Has anyone even even remotely heard of such an occurrence or have any suggestions? And more importantly, this is a very small group of bees and I have my doubts about them surviving the winter at their current numbers and supposedly without a queen. Help?

:s


----------



## AR Beekeeper (Sep 25, 2008)

I would guess that the small swarms are caused by either a high varroa population or starvation. I have seen small swarm this time of the year from colonies with very large adult populations, but they had a queen and you say that yours does not. You are out of time to build adult populations for winter, I would write off this small swarm. You could shake the bees into rubbing alcohol and do a varroa mite count, that might tell you if they are carrying large numbers of varroa.
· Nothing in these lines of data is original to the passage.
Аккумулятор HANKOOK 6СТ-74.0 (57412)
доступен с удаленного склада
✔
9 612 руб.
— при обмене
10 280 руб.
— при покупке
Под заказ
If you have not treated the colony they came from you may want to do so, also I would start feeding if you are not already doing so.


----------



## DavidZ (Apr 9, 2016)

I'd stack the deep they went inside, it's not a super, (keep your terms correct) on to the original hive top to recombine and leave the deep on. Then start feeding for winter.
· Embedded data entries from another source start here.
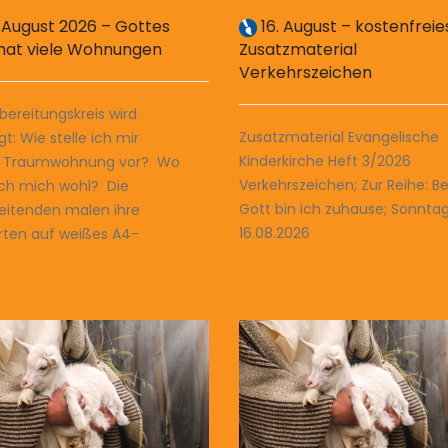
 August 2026 – Gottes
16. August – kostenfreie
hat viele Wohnungen
Zusatzmaterial
Verkehrszeichen
bereitungskreis wird
Zusatzmaterial Evangelische
gt: Wie stelle ich mir
Kinderkirche Heft 3/2026
 Traumwohnung vor? Wo
Verkehrszeichen; Zur Reihe: Be
ich mich wohl? Die
Gott bin ich zuhause; Sonntag
eitenden malen ihre
16.08.2026
rten auf weißes A4-
.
another thing you may have a tiny virgin queen that snagged a few hundred, I had that happen last month, she kept swarming the same way box to tree 5 times, and finally I let them go on their way. They went down hill to the flat. Next spring I may do a little beelining once it warms up here in the mountains.


----------



## tech.35058 (Jul 29, 2013)

I had a nucs "slimed" by hive beetles, & a swarm appeared. Nearby.
I thought it came out of the nucs, which had not been checked in a while, in the process of requeening itself.
They kept going back to the branch, I gave them a frame of brood, & they stayed in the box this time.
(I also gave the slimed box a frame of brood & they cleaned up the slimed combs, much to my surprise, but the brood comb attracted so many sub that I sacrificed it to get rid of that many sub. I found a queen in the slimed box, maybe I can go through the swarm box later today. I made sure these donor frames had eggs, just in case.. these will be small clusters, over wintered nucs at best


----------